Now on the bench, Anna touched his arm. “Wow, Wes, I can’t believe we’re sitting here. I’m delighted, truly, but doesn’t it seem strange?”
“Yes, it does,” he said. “It does a little.” Behind Anna, her sister tousled one boy’s hair. They couldn’t be older than three. He asked if they were twins.
“They are.” Anna leaned closer, and he smelled the warm, earthy scent of her hair, the same scent he used to find on his pillows. He worried she might smell the strip club on him, smell the dancers’ body lotion on his coat.
“Robert, on the left, is the talker,” she said. “And Franklin—he’s, well—he’s shy.”
“I’m sure he’ll grow out of it.”
Then Anna said, “When they’re sleeping, I can’t always tell them apart. If one of them scratches his nose or something, I notice differences. But not when they’re perfectly still.”
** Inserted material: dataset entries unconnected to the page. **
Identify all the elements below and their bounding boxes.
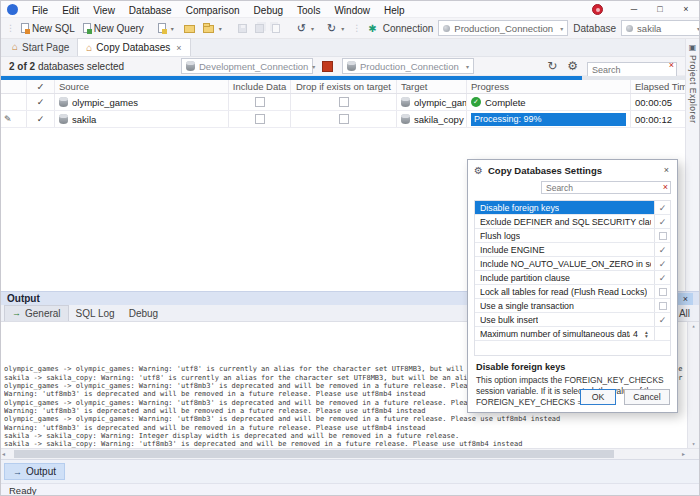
drop-if-exists-checkbox[interactable] <box>339 114 349 124</box>
chevron-down-icon[interactable]: ▾ <box>466 63 469 70</box>
new-project-button[interactable]: ▾ <box>154 19 180 37</box>
ok-button[interactable]: OK <box>580 389 616 405</box>
grid-header-drop[interactable]: Drop if exists on target <box>291 80 397 93</box>
include-data-checkbox[interactable] <box>255 97 265 107</box>
copy-button[interactable] <box>268 19 284 37</box>
scroll-up-icon[interactable]: ▴ <box>688 322 699 330</box>
menu-item[interactable]: File <box>25 5 55 16</box>
database-select[interactable]: sakila ▾ <box>621 20 700 36</box>
chevron-down-icon[interactable]: ▾ <box>169 25 176 32</box>
clear-search-icon[interactable]: × <box>663 182 668 192</box>
output-vertical-scrollbar[interactable]: ▴ ▾ <box>687 322 699 448</box>
settings-option[interactable]: Lock all tables for read (Flush Read Loc… <box>475 285 670 299</box>
grid-header-target[interactable]: Target <box>397 80 467 93</box>
window-close-button[interactable]: × <box>673 1 699 17</box>
dialog-close-button[interactable]: × <box>662 165 671 175</box>
grid-header-progress[interactable]: Progress <box>467 80 631 93</box>
close-icon[interactable]: × <box>176 43 181 53</box>
tab-start-page[interactable]: ⌂ Start Page <box>4 38 77 56</box>
output-horizontal-scrollbar[interactable]: ◂ ▸ <box>1 448 699 459</box>
settings-option[interactable]: Flush logs <box>475 229 670 243</box>
settings-option[interactable]: Include NO_AUTO_VALUE_ON_ZERO in script … <box>475 257 670 271</box>
tab-debug[interactable]: Debug <box>122 305 165 321</box>
tab-general[interactable]: → General <box>4 305 69 321</box>
dialog-title-bar[interactable]: ⚙ Copy Databases Settings × <box>468 160 677 180</box>
trial-badge-icon[interactable] <box>592 4 603 15</box>
option-checkbox[interactable] <box>659 288 667 296</box>
open-file-button[interactable] <box>180 19 199 37</box>
window-minimize-button[interactable]: ─ <box>621 1 647 17</box>
settings-option[interactable]: Disable foreign keys ✓ <box>475 201 670 215</box>
scrollbar-thumb[interactable] <box>14 450 614 458</box>
include-data-checkbox[interactable] <box>255 114 265 124</box>
open-project-button[interactable]: ▾ <box>199 19 228 37</box>
clipped-all-button[interactable]: All <box>679 308 690 319</box>
grid-header-include-data[interactable]: Include Data <box>229 80 291 93</box>
row-checkbox[interactable]: ✓ <box>37 114 45 124</box>
grid-header-elapsed[interactable]: Elapsed Time <box>631 80 687 93</box>
stop-button[interactable] <box>322 61 333 72</box>
option-checkbox[interactable] <box>659 232 667 240</box>
settings-option[interactable]: Include ENGINE ✓ <box>475 243 670 257</box>
redo-button[interactable]: ↻ ▾ <box>320 19 350 37</box>
menu-item[interactable]: Window <box>327 5 377 16</box>
menu-item[interactable]: Debug <box>247 5 290 16</box>
new-connection-icon[interactable]: ✱ <box>368 23 376 34</box>
option-checkmark[interactable]: ✓ <box>659 259 667 269</box>
menu-item[interactable]: Tools <box>290 5 327 16</box>
option-checkmark[interactable]: ✓ <box>659 203 667 213</box>
output-close-button[interactable]: × <box>678 293 693 305</box>
target-connection-select[interactable]: Production_Connection ▾ <box>342 58 474 74</box>
connection-select[interactable]: Production_Connection ▾ <box>438 20 568 36</box>
chevron-down-icon[interactable]: ▾ <box>217 25 224 32</box>
undo-button[interactable]: ↺ ▾ <box>290 19 320 37</box>
chevron-down-icon[interactable]: ▾ <box>560 25 563 32</box>
clear-search-icon[interactable]: × <box>669 60 674 70</box>
drop-if-exists-checkbox[interactable] <box>339 97 349 107</box>
project-explorer-tab[interactable]: ▣ Project Explorer <box>686 39 699 123</box>
settings-option[interactable]: Use bulk insert ✓ <box>475 313 670 327</box>
save-all-button[interactable] <box>251 19 268 37</box>
grid-header-source[interactable]: Source <box>55 80 229 93</box>
row-sakila[interactable]: ✎ ✓ sakila sakila_copy Processing: 99% 0… <box>1 111 685 128</box>
settings-search-input[interactable] <box>541 181 671 194</box>
row-checkbox[interactable]: ✓ <box>37 97 45 107</box>
option-checkmark[interactable]: ✓ <box>659 245 667 255</box>
tab-copy-databases[interactable]: ⌂ Copy Databases × <box>77 38 190 56</box>
grid-header-check[interactable]: ✓ <box>27 80 55 93</box>
menu-item[interactable]: View <box>86 5 122 16</box>
option-label: Disable foreign keys <box>480 203 559 213</box>
scroll-left-icon[interactable]: ◂ <box>2 450 5 457</box>
new-query-button[interactable]: New Query <box>79 19 148 37</box>
output-dock-button[interactable]: → Output <box>4 463 65 480</box>
option-checkbox[interactable] <box>659 302 667 310</box>
spin-down-icon[interactable]: ▾ <box>645 334 648 338</box>
cancel-button[interactable]: Cancel <box>624 389 670 405</box>
save-button[interactable] <box>234 19 251 37</box>
scroll-right-icon[interactable]: ▸ <box>682 450 685 457</box>
settings-option[interactable]: Include partition clause ✓ <box>475 271 670 285</box>
gear-icon[interactable]: ⚙ <box>567 58 578 74</box>
tab-sql-log[interactable]: SQL Log <box>69 305 122 321</box>
chevron-down-icon[interactable]: ▾ <box>312 63 315 70</box>
option-checkmark[interactable]: ✓ <box>659 273 667 283</box>
menu-item[interactable]: Database <box>122 5 179 16</box>
option-checkmark[interactable]: ✓ <box>659 315 667 325</box>
source-connection-select[interactable]: Development_Connection ▾ <box>181 58 313 74</box>
menu-item[interactable]: Help <box>377 5 412 16</box>
chevron-down-icon[interactable]: ▾ <box>339 25 346 32</box>
row-olympic-games[interactable]: ✓ olympic_games olympic_games Complete 0… <box>1 94 685 111</box>
refresh-icon[interactable]: ↻ <box>547 58 557 74</box>
menu-item[interactable]: Edit <box>55 5 86 16</box>
settings-option[interactable]: Maximum number of simultaneous database … <box>475 327 670 341</box>
new-sql-button[interactable]: New SQL <box>17 19 79 37</box>
chevron-down-icon[interactable]: ▾ <box>309 25 316 32</box>
scroll-down-icon[interactable]: ▾ <box>688 440 699 448</box>
settings-option[interactable]: Exclude DEFINER and SQL SECURITY clauses… <box>475 215 670 229</box>
option-checkmark[interactable]: ✓ <box>659 217 667 227</box>
search-input[interactable] <box>587 62 677 77</box>
window-maximize-button[interactable]: □ <box>647 1 673 17</box>
menu-item[interactable]: Comparison <box>179 5 247 16</box>
spinner-control[interactable]: ▴▾ <box>642 330 651 338</box>
settings-option[interactable]: Use a single transaction <box>475 299 670 313</box>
“That’s normal. I’m sure—”
“Wes, you look fabulous,” she said briskly. In five years, her voice had acquired an East Texas rasp and lightness. It sounded, in a way, seductive. Briefly he imagined stealing away with her into a darkened vestibule or fitting room, though they’d never acted so boldly when they were together. Under Anna’s clothes, he remembered, her skin was a soft shade of amber. Then he wondered whether Gordon Eichhardt might be buying toys while Anna distracted the twins; perhaps he might be watching or approaching right now.
Anna said, “Did you recognize me at first? Have I changed?”
“You look a little different—not much, though.”
“That’s nice to hear. I gained weight, of course, but I still like to swim. I guess I always will.”
“I remember that,” Wes said. Then he heard himself ask, “Do you ever think about that time in our lives?”
“Sure I do. Just the other day I remembered the night we danced in your bedro
om. A Tuesday—I’ll always remember that because it seems romantic. Dancing on a Tuesday. Buster kept scratching at the door.”
His memory opened, and he felt himself plunging helplessly into it. He almost told her about the car hitting Buster, but controlled himself. There seemed some kindness in staying quiet. He said, “It was nice, wasn’t it?”
“Oh, yes. Yes, indeed.” She seemed refreshed now, no longer forlorn and fatigued. She said, “But when I recall it, I don’t hear a song. I remember the candles, your chin on my shoulder—you hadn’t shaved—and how slow we moved. Was there any music?”
“I don’t know,” he said. “Maybe we played the stereo.”
Anna smiled, a furtive, oblique smile that made him realize he’d been wrong. She wasn’t heavier at all. This was the same woman from that night in his bedroom, when, among candles, they swayed with the smooth, languorous movements of bodies under water. Rae lay in bed, weak and exhausted, but still under a small umbrella of hope. Dancing with Anna that Tuesday without music, he almost proposed, almost whispered the question in her ear, but he refrained, because holding her, he divined the dark way all of it would end. When he told Anna he loved her, he meant You’ll leave me, too.
In the mall, neither spoke for what seemed a long time, a time long enough for Wes to see that Anna was still beautiful; Anna would always be beautiful. He made a motion to stand up from the bench, saying, “I should let you go.”
“What about you, Wes? Do you ever think about us?”
“Yes,” he said. “Sometimes.”
“Then tell me something.” Anna’s voice softened. She smiled, and Wes leaned forward, rested his elbows on his knees. She said, “Tell me what you’re thinking right now.”
On the morning after he had left the hospital for the last time, he called Anna because he’d promised to, but also to shock and punish her, and to hear her apologize for leaving him. After the funeral they spoke a few times, always with tears and remorse and words waiting to be pulled from wherever they exist before the voice. But she never agreed to come back, and he began deploring her for it.